A modest museum with a glorious lineage. Enthusiast enjoy operating decommissioned anti-aircraft gun turrets and getting into cockpits of former planes.
When I was a kid, I dreamt of having the power of flight. In my head I would soar through the air and glide above waters before heading of to school. Twenty years and quite a few pounds later I’m no Nathan Petrelli. But I did end up living near the airport. I guess that should count for something right? Fine. It’s lame, I know. I’ll shut up now.
The Philippine Aerospace Museum located near the newly opened Air Terminal 3 is shaped like a giant paper airplane. It’s blue glass façade and sharp clean lines invite passers by to take a peek into the short history of flight here in the country. Here you will wind the history of the local Air Force and antiques & paraphernalia used during war time eras. I saw me a couple of swanky looking TLR’s and Motion picture cameras on display at the second floor of this two story building. Enthusiasts and even kids can enjoy operating decommissioned anti-aircraft gun turrets and getting into cockpits of former planes. There’s also a nifty flight simulator that was once used to train pilots that you can try out.

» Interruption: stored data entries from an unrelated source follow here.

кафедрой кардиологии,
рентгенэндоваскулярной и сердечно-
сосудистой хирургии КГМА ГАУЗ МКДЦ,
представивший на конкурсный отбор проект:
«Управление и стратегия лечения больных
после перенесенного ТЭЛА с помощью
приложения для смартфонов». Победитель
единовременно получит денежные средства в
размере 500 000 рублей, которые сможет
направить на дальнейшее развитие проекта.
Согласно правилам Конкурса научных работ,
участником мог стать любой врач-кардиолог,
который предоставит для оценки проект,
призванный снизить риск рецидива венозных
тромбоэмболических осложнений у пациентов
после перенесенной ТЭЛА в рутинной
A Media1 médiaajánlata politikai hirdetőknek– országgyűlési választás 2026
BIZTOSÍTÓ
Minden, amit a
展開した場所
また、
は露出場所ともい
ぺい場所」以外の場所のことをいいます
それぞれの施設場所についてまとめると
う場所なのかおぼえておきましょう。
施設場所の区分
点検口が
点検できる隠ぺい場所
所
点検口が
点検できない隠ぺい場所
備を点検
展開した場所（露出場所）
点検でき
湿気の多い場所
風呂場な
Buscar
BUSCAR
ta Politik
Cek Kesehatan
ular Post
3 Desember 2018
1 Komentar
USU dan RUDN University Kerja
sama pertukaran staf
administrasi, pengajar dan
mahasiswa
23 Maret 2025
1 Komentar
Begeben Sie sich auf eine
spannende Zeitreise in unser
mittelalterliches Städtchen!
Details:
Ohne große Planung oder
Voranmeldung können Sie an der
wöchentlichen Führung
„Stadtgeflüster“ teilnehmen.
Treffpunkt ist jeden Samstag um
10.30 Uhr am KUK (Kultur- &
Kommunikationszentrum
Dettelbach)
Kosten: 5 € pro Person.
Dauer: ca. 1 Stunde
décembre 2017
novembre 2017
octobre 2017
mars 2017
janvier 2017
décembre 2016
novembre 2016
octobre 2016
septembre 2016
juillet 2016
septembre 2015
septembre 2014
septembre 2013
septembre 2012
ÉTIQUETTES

Behind the Museum is a small park where decommissioned aircraft are available to the public. Planes like the P-51 Mustangs, F5’s, T-28 Trojans and a Couple of Sikorsky helicopters dominate the lawn where picnic tables are set up for families and friends who want to watch planes nearby. Tickets cost a little over a dollar, this goes to the maintenance of the building. You can also purchase souvenir items at the museum store or a quick bite you can bring into the picnic area. Relive those days of flight inside your head. Just remember to take extra care when you fall to the ground.